D. Felicidade sabe que tem em mim um amigo sincero...
Ela levantou para ele os seus olhos pisados, de onde saíam revelações de paixão e súplicas de felicidade:
—
E eu, Conselheiro!. .
Deu um grande suspiro, pôs o leque sobre o rosto.
O Conselheiro ergueu-se secamente. E com a cabeça alta, as mãos atrás das costas; foi ao piano, perguntou a Luísa curvando-se:
—
É alguma canção do Tirol, D. Luísa?
—
Uma valsa de Strauss — murmurou-lhe Ernestinho, em bicos de pés, ao ouvido.
—
Ah! Muita fama! Grande autor!
Tirou então o relógio. Eram horas, disse, de ir coordenar alguns apontamentos. Aproximou-se de Jorge, com solenidade:
—
Jorge, meu bom Jorge, adeus! Cautela com esse Alentejo! O clima é nocivo, a estação traiçoeira!
E apertou-o nos braços com uma pressão comovida.

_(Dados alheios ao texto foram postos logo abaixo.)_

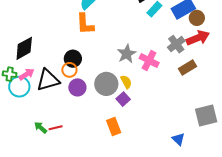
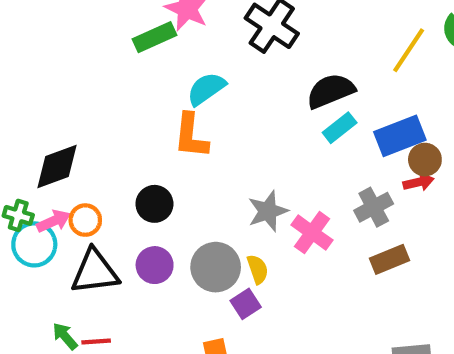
red arrow: (198, 38) -> (418, 182), moved, size x0.6
orange circle: (69, 70) -> (85, 220), moved
black triangle: (48, 80) -> (95, 272), moved

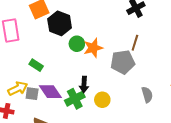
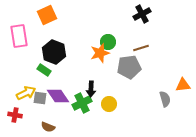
black hexagon: (60, 23) -> (54, 52), moved
brown line: (135, 43) -> (141, 48), turned 56
green circle: (77, 44) -> (108, 42), moved
gray semicircle: (147, 95) -> (165, 99), moved

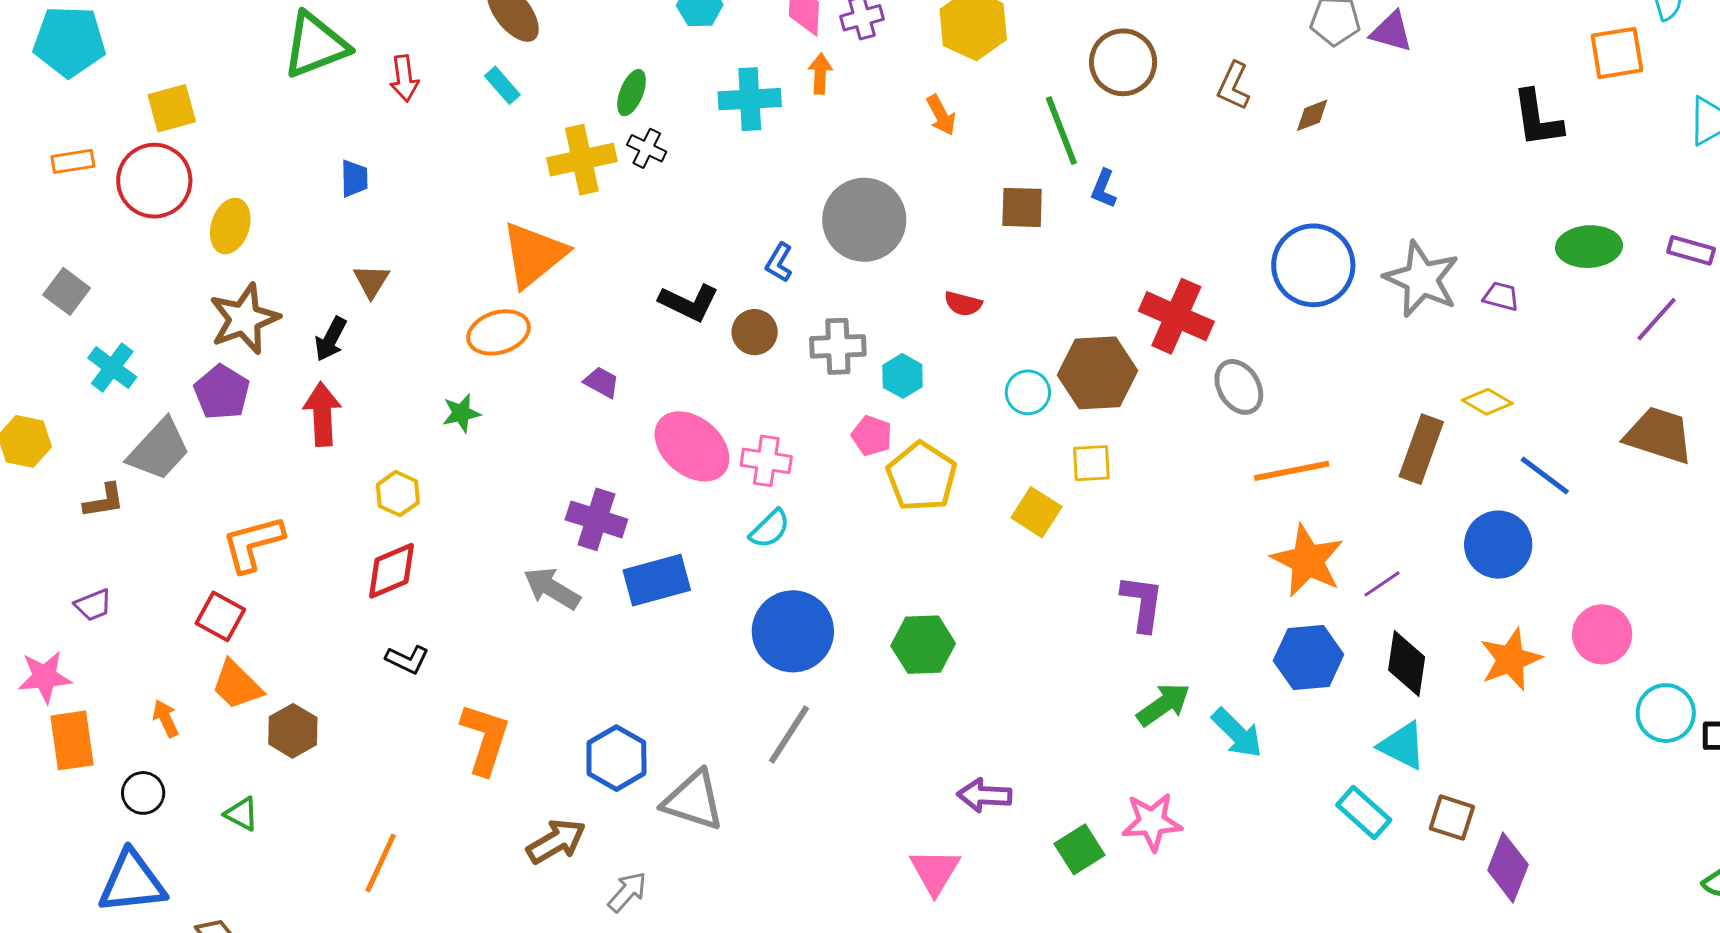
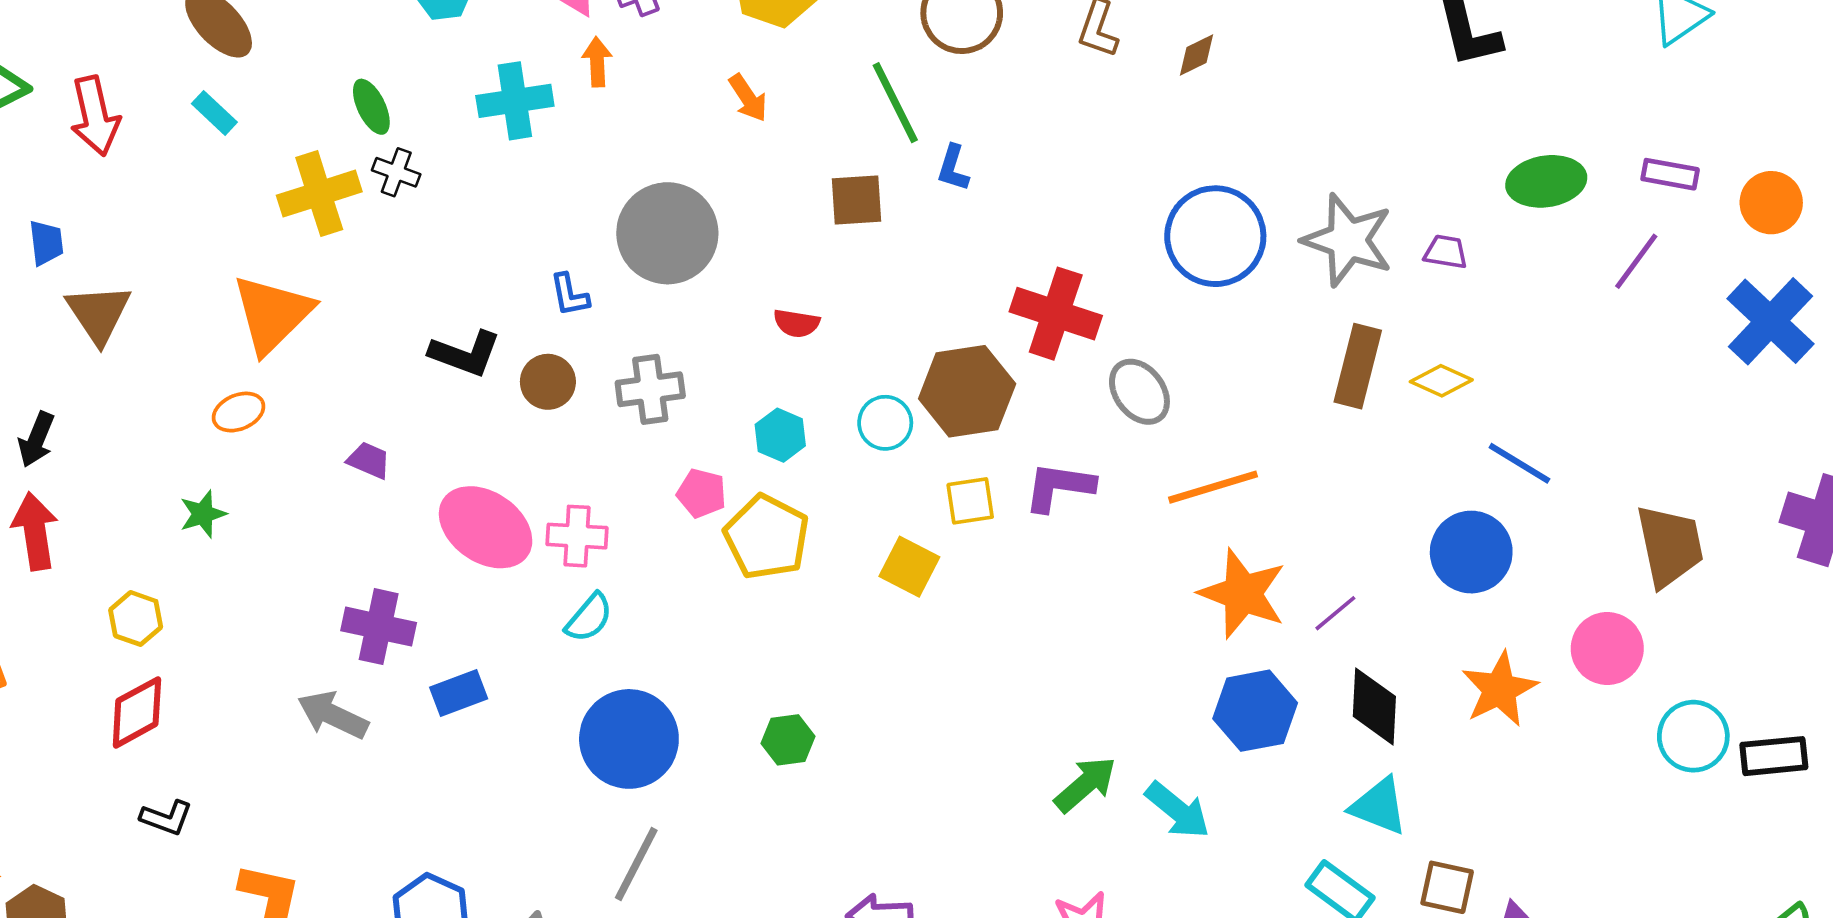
red arrow: (404, 78) -> (95, 116), size x1.4
green ellipse: (632, 93) -> (371, 107), turned -42
blue L-shape: (779, 263) -> (569, 295), turned -36
brown triangle: (371, 281) -> (99, 314), moved, size x1.5
orange ellipse: (499, 332) -> (239, 412), size x0.7
cyan hexagon: (903, 376) -> (780, 435), moved
brown trapezoid: (1659, 435) -> (1670, 546), moved, turned 66
brown rectangle: (1421, 449) -> (1358, 366), moved
blue rectangle: (657, 580) -> (459, 693), size x0.7
purple L-shape: (1142, 603) -> (1059, 487), moved, turned -84
green hexagon: (923, 645) -> (788, 740), size x0.7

D. Felicidade punha a sua manta de renda negra.
—
Já, D. Felicidade? — disse Luísa.
Ela explicou-lhe, ao ouvido:
—
Já, sim, filha, que tenho estado a abarrotar, comi umas vagens e tenho estado!... E aquele homem, aquele gelo! O Sr. Ernesto vem para os meus sítios, hem?
—
Como um fuso, minha senhora!
Tinha vestido o seu paletó de alpaca clara, fumava chupando, com as faces por uma boquilha enorme, onde uma Vénus se torcia sobre o dorso de um leão domado.
—
Adeus, primo Jorge, saudinha e dinheiro, hem? Adeus! Quando for a Honra e Paixão cá mando um camarote à prima Luísa. Adeus! Saudinha!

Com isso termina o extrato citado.